▶ **WHAT THE TASK ASKS**
Only the lines from the one containing "Cao, tối ưu hóa" through the end of the entries should be repeated, exactly as they appear, first and last included.
····················
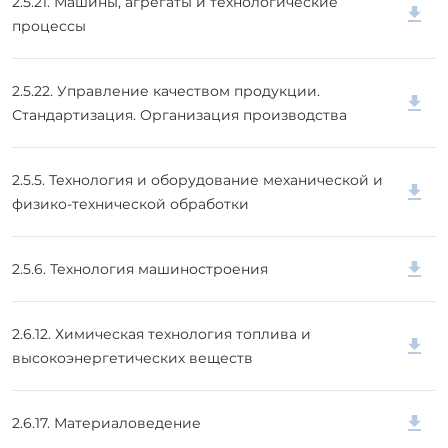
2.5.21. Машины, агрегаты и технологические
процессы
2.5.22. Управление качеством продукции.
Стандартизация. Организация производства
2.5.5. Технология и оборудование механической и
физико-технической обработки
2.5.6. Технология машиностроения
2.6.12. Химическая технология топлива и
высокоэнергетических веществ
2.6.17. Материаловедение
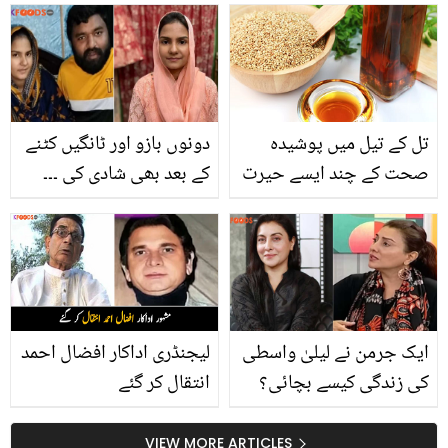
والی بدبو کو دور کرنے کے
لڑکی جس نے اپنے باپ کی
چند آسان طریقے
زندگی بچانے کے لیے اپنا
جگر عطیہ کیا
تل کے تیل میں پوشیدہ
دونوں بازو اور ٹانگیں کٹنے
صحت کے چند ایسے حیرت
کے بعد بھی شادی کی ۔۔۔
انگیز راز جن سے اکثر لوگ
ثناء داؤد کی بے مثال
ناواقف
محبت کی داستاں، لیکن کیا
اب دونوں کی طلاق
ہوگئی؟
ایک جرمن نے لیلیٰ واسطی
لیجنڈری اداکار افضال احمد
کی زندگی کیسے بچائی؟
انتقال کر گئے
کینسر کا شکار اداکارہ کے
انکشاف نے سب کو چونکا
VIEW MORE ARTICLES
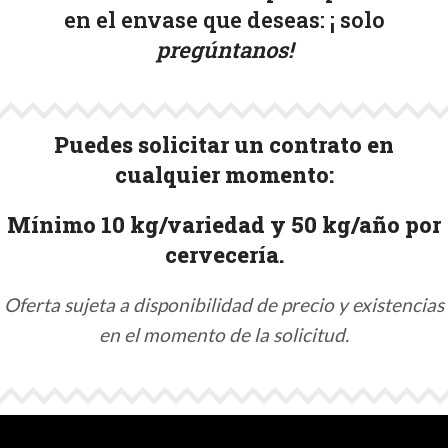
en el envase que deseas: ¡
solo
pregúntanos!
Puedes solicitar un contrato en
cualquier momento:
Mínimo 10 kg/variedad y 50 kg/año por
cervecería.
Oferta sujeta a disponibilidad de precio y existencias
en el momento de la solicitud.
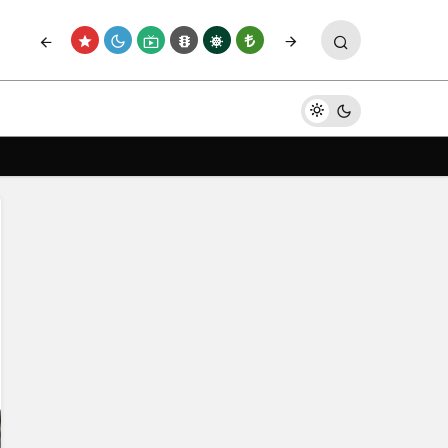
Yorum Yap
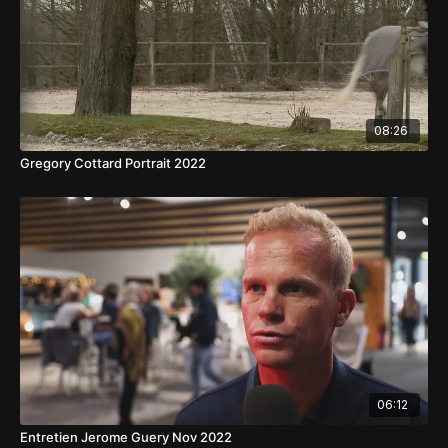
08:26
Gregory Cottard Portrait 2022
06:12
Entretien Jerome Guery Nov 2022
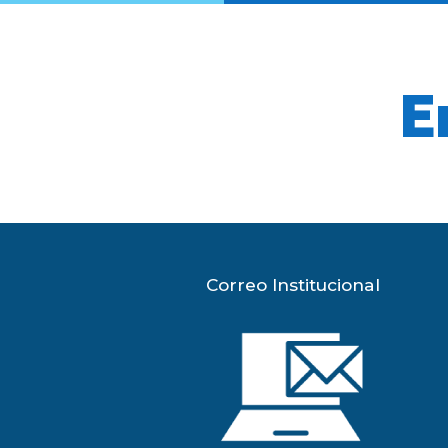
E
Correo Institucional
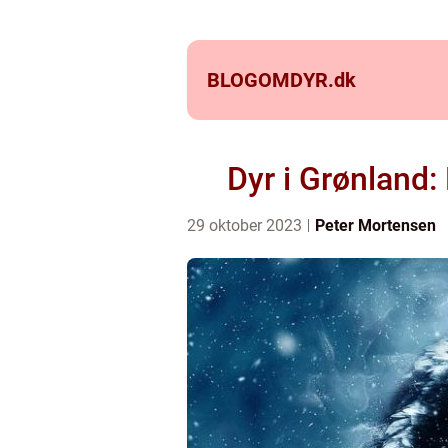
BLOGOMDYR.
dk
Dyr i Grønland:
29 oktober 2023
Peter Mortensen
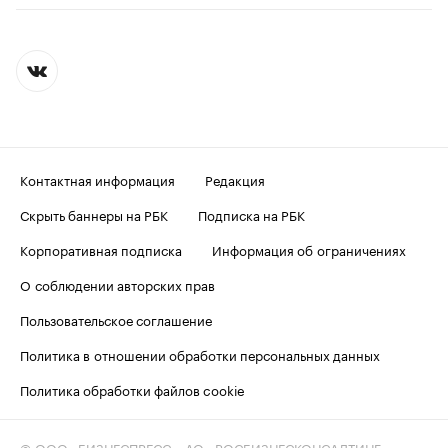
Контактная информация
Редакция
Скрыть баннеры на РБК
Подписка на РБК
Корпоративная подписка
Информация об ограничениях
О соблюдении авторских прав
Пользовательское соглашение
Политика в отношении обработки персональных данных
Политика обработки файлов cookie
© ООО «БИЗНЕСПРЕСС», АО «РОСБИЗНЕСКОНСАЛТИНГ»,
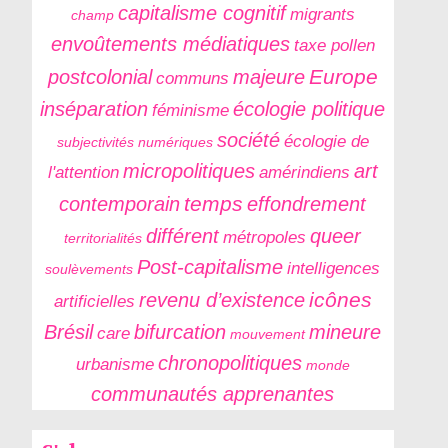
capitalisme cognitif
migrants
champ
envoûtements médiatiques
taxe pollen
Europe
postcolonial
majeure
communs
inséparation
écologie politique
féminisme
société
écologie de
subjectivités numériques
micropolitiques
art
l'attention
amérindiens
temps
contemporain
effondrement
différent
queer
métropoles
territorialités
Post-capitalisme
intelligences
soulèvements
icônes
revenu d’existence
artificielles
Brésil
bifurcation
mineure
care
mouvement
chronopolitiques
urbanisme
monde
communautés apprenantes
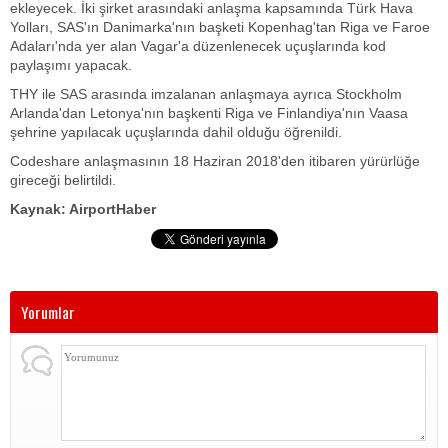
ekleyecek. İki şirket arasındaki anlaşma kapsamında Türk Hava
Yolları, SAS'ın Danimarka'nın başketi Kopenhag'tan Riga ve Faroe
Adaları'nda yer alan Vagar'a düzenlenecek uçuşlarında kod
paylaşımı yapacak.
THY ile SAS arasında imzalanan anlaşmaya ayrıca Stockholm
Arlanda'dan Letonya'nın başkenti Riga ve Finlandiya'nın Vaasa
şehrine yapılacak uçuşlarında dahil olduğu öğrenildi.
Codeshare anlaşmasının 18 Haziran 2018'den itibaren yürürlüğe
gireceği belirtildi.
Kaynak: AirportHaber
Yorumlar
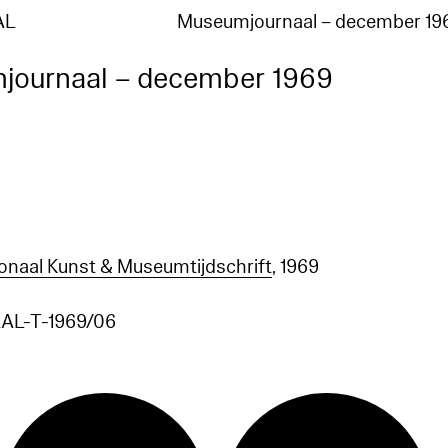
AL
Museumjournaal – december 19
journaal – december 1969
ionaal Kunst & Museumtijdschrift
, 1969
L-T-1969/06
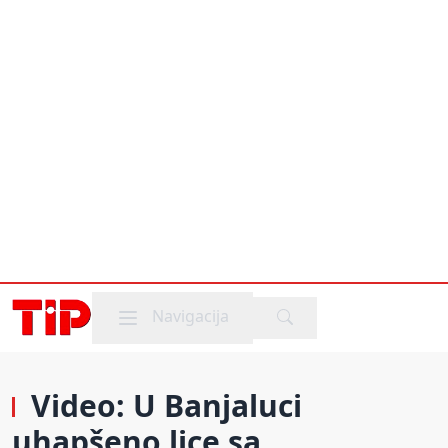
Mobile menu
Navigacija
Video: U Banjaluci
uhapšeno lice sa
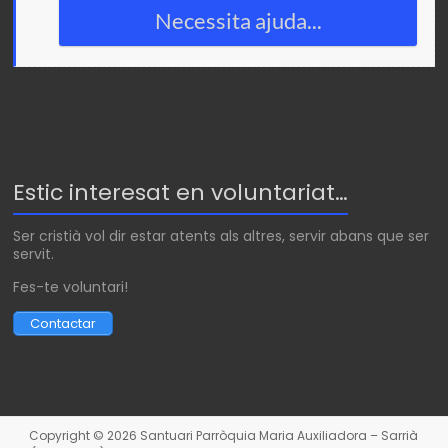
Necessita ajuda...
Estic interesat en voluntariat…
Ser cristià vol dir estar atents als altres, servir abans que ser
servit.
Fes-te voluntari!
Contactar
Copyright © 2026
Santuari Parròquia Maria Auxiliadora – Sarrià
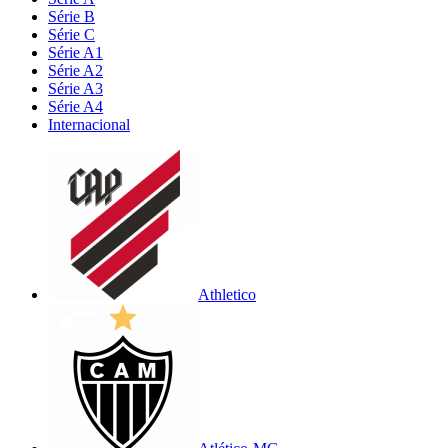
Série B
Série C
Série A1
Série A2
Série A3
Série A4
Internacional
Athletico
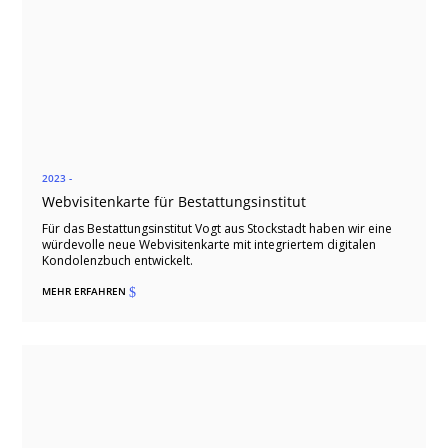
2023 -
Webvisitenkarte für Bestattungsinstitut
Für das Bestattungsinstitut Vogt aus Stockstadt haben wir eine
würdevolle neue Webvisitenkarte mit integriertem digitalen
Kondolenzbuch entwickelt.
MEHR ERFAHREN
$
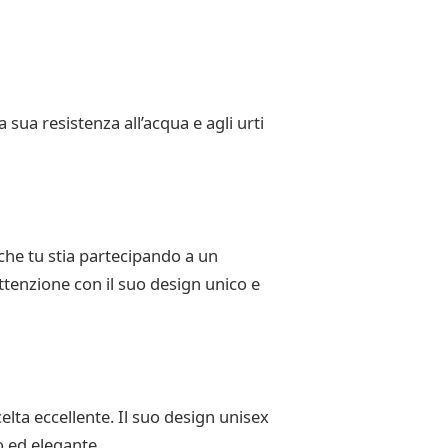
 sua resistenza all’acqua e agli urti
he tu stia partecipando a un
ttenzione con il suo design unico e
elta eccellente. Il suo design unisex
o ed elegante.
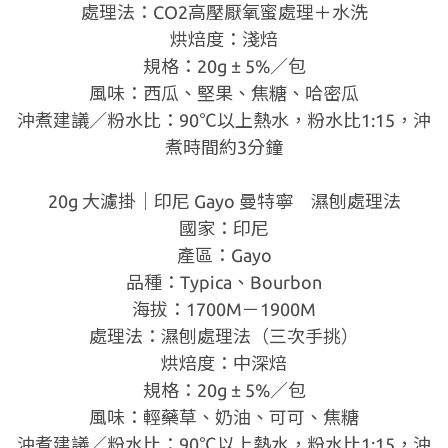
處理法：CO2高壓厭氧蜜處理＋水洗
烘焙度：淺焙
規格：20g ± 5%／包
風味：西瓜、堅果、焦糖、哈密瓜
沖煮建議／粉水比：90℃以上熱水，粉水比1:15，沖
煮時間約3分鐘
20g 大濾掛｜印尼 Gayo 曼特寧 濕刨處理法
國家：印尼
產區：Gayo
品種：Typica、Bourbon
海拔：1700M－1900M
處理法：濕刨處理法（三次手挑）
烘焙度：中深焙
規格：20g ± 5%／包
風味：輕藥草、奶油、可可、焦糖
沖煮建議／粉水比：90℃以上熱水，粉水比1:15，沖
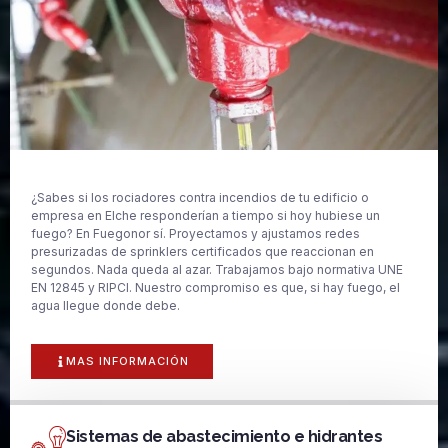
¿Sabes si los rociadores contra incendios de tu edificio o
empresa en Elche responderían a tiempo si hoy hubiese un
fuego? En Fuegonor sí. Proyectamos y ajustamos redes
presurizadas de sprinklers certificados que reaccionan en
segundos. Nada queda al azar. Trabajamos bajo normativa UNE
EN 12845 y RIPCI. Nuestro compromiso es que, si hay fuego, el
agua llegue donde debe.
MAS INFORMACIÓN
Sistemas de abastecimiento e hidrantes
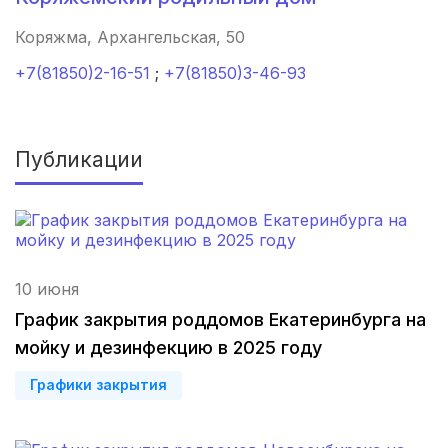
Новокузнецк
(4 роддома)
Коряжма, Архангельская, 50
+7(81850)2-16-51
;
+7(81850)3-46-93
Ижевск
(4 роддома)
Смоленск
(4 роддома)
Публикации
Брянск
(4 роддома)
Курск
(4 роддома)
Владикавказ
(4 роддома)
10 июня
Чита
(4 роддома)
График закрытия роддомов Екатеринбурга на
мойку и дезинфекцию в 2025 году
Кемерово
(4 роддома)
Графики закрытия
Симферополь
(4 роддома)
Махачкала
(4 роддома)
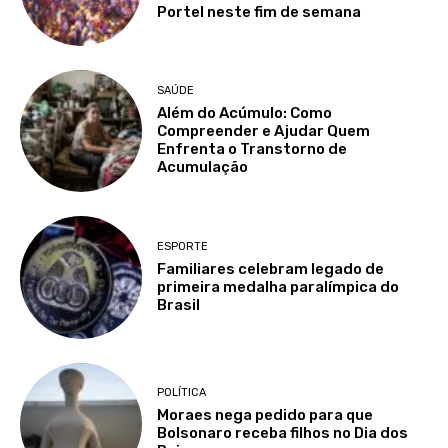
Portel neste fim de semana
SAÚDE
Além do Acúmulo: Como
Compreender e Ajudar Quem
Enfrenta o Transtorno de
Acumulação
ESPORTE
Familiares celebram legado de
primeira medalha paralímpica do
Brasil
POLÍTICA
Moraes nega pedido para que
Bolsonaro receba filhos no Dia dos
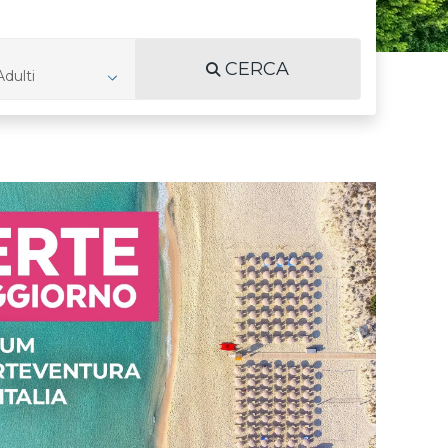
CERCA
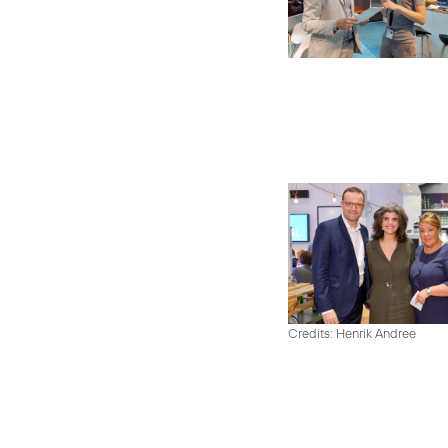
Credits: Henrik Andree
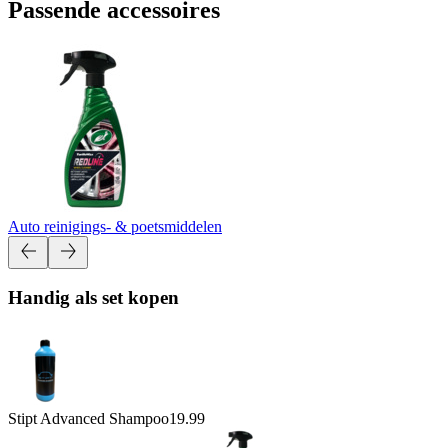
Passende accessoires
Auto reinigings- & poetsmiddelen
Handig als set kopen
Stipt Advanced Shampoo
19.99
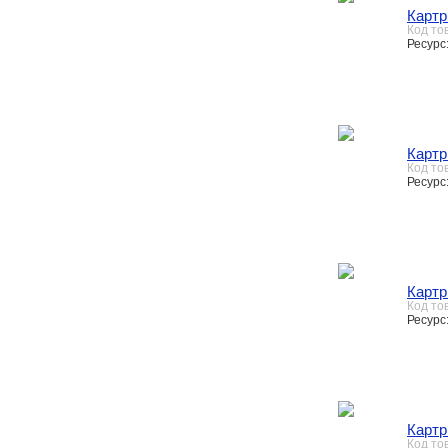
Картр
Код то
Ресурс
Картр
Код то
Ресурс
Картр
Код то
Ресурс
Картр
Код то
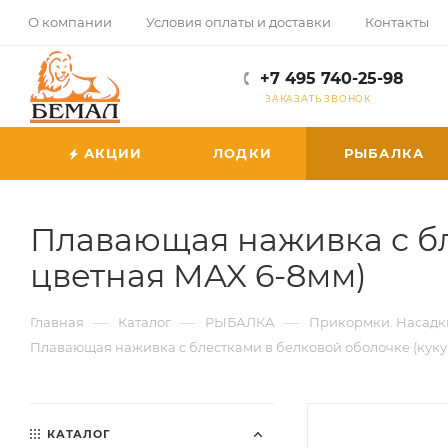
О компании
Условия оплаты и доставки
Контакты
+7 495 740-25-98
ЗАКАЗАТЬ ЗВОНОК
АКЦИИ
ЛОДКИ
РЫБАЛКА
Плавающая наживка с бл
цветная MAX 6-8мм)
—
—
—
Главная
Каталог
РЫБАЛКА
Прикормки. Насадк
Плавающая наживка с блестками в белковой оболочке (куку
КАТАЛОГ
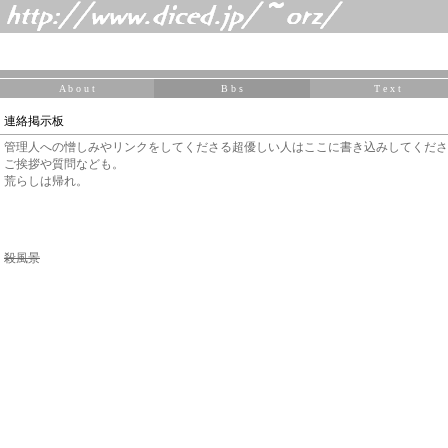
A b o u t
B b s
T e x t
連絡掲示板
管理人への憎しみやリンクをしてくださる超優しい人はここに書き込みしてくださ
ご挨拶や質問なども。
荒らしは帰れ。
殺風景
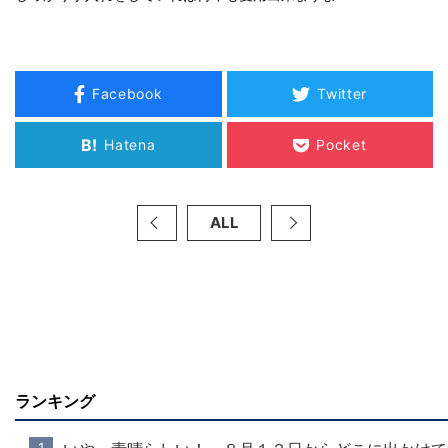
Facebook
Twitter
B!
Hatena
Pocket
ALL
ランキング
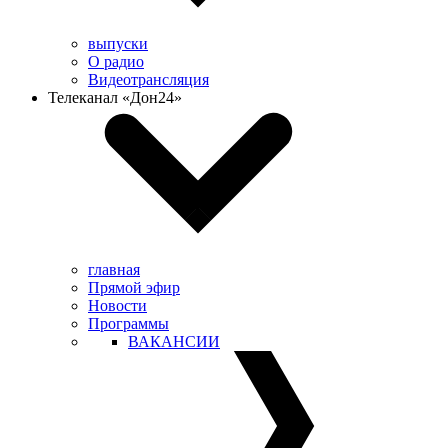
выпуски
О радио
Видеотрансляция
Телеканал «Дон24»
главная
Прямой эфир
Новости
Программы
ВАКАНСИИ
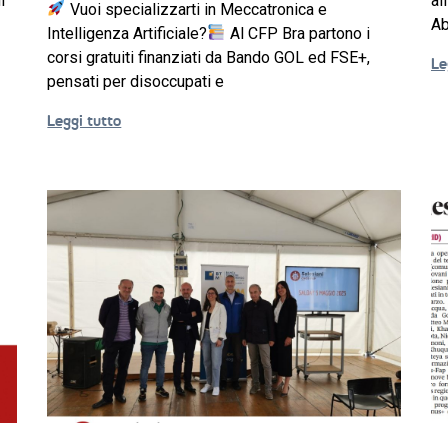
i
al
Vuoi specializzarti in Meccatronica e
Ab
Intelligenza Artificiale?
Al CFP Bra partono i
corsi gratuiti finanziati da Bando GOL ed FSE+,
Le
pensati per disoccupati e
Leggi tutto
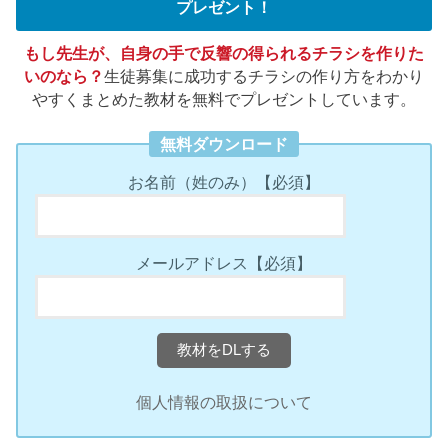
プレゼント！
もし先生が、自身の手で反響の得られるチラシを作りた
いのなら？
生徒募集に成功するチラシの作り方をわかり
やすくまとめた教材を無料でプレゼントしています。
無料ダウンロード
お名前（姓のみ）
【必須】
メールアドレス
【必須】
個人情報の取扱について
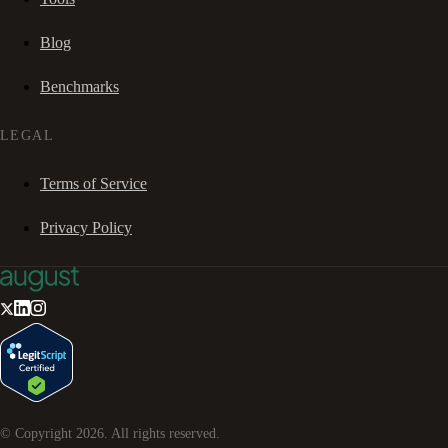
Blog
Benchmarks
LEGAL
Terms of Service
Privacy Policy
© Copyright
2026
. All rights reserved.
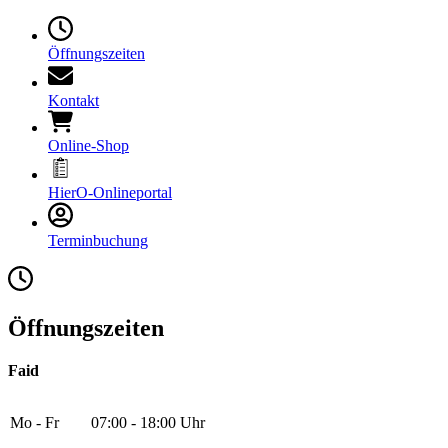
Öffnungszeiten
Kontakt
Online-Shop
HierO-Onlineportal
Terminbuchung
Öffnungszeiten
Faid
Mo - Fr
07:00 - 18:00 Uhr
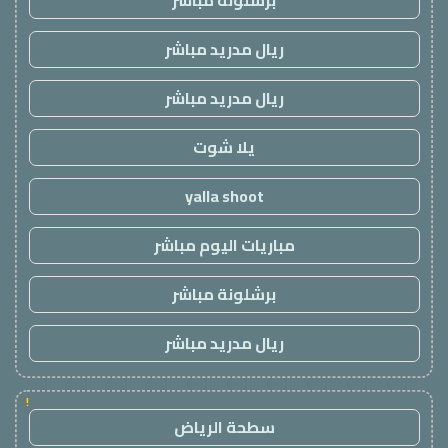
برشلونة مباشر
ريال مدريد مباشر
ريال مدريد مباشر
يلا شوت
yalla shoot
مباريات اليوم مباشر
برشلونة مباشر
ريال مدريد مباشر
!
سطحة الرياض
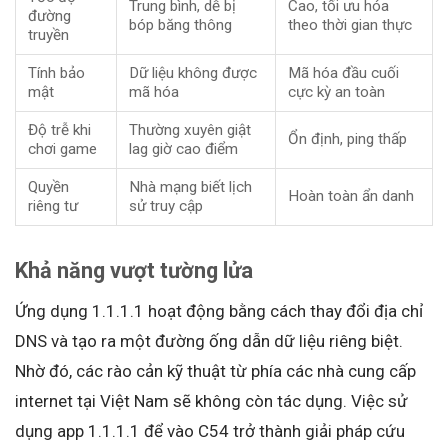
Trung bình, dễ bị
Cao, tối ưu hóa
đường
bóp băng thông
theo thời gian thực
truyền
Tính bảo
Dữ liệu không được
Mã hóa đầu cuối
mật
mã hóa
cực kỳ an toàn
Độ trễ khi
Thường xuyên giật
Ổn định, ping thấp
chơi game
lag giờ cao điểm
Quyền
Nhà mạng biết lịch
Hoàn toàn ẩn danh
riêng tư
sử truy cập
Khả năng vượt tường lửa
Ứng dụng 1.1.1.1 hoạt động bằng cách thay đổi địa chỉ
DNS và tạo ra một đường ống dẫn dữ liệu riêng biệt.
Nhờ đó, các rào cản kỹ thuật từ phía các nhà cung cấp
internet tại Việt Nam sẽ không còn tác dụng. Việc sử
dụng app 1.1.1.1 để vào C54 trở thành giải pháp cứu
····················
▶ **ANSWER SPACE**
Cao, tối ưu hóa
đường
bóp băng thông
theo thời gian thực
truyền
Tính bảo
Dữ liệu không được
Mã hóa đầu cuối
mật
mã hóa
cực kỳ an toàn
Độ trễ khi
Thường xuyên giật
Ổn định, ping thấp
chơi game
lag giờ cao điểm
Quyền
Nhà mạng biết lịch
Hoàn toàn ẩn danh
riêng tư
sử truy cập
Khả năng vượt tường lửa
Ứng dụng 1.1.1.1 hoạt động bằng cách thay đổi địa chỉ
DNS và tạo ra một đường ống dẫn dữ liệu riêng biệt.
Nhờ đó, các rào cản kỹ thuật từ phía các nhà cung cấp
internet tại Việt Nam sẽ không còn tác dụng. Việc sử
dụng app 1.1.1.1 để vào C54 trở thành giải pháp cứu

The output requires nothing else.